__WORK REQUIRED__: Please reproduce the entries in full. Keep every character the same.

(Beginning of GIVEN ENTRIES)

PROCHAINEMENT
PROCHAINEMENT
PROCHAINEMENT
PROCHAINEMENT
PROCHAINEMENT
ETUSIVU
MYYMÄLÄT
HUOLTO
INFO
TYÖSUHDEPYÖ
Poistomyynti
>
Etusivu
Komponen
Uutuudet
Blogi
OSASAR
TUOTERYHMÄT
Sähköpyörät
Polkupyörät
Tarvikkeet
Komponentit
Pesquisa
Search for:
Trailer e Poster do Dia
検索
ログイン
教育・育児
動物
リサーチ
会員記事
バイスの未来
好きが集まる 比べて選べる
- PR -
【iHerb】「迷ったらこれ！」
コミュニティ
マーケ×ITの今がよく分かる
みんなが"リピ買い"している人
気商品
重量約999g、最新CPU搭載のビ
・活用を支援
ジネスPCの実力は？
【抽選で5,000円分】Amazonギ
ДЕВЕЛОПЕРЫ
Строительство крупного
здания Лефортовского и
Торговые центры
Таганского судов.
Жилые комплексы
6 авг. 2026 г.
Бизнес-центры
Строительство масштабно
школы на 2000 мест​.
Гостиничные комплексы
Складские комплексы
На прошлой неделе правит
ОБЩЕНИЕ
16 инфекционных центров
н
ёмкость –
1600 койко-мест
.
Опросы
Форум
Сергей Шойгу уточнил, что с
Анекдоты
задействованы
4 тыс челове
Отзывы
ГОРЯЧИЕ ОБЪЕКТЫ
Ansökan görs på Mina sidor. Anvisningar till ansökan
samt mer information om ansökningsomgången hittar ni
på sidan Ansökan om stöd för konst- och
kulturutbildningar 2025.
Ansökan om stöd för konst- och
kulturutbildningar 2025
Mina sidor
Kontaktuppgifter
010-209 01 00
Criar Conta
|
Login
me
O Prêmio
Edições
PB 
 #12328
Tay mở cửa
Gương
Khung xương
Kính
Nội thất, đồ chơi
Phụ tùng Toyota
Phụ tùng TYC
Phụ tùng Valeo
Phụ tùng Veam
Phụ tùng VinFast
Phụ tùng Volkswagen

(End of GIVEN ENTRIES)

__ANSWER TO THIS PROBLEM__:
PROCHAINEMENT
PROCHAINEMENT
PROCHAINEMENT
PROCHAINEMENT
PROCHAINEMENT
ETUSIVU
MYYMÄLÄT
HUOLTO
INFO
TYÖSUHDEPYÖ
Poistomyynti
>
Etusivu
Komponen
Uutuudet
Blogi
OSASAR
TUOTERYHMÄT
Sähköpyörät
Polkupyörät
Tarvikkeet
Komponentit
Pesquisa
Search for:
Trailer e Poster do Dia
検索
ログイン
教育・育児
動物
リサーチ
会員記事
バイスの未来
好きが集まる 比べて選べる
- PR -
【iHerb】「迷ったらこれ！」
コミュニティ
マーケ×ITの今がよく分かる
みんなが"リピ買い"している人
気商品
重量約999g、最新CPU搭載のビ
・活用を支援
ジネスPCの実力は？
【抽選で5,000円分】Amazonギ
ДЕВЕЛОПЕРЫ
Строительство крупного
здания Лефортовского и
Торговые центры
Таганского судов.
Жилые комплексы
6 авг. 2026 г.
Бизнес-центры
Строительство масштабно
школы на 2000 мест​.
Гостиничные комплексы
Складские комплексы
На прошлой неделе правит
ОБЩЕНИЕ
16 инфекционных центров
н
ёмкость –
1600 койко-мест
.
Опросы
Форум
Сергей Шойгу уточнил, что с
Анекдоты
задействованы
4 тыс челове
Отзывы
ГОРЯЧИЕ ОБЪЕКТЫ
Ansökan görs på Mina sidor. Anvisningar till ansökan
samt mer information om ansökningsomgången hittar ni
på sidan Ansökan om stöd för konst- och
kulturutbildningar 2025.
Ansökan om stöd för konst- och
kulturutbildningar 2025
Mina sidor
Kontaktuppgifter
010-209 01 00
Criar Conta
|
Login
me
O Prêmio
Edições
PB 
 #12328
Tay mở cửa
Gương
Khung xương
Kính
Nội thất, đồ chơi
Phụ tùng Toyota
Phụ tùng TYC
Phụ tùng Valeo
Phụ tùng Veam
Phụ tùng VinFast
Phụ tùng Volkswagen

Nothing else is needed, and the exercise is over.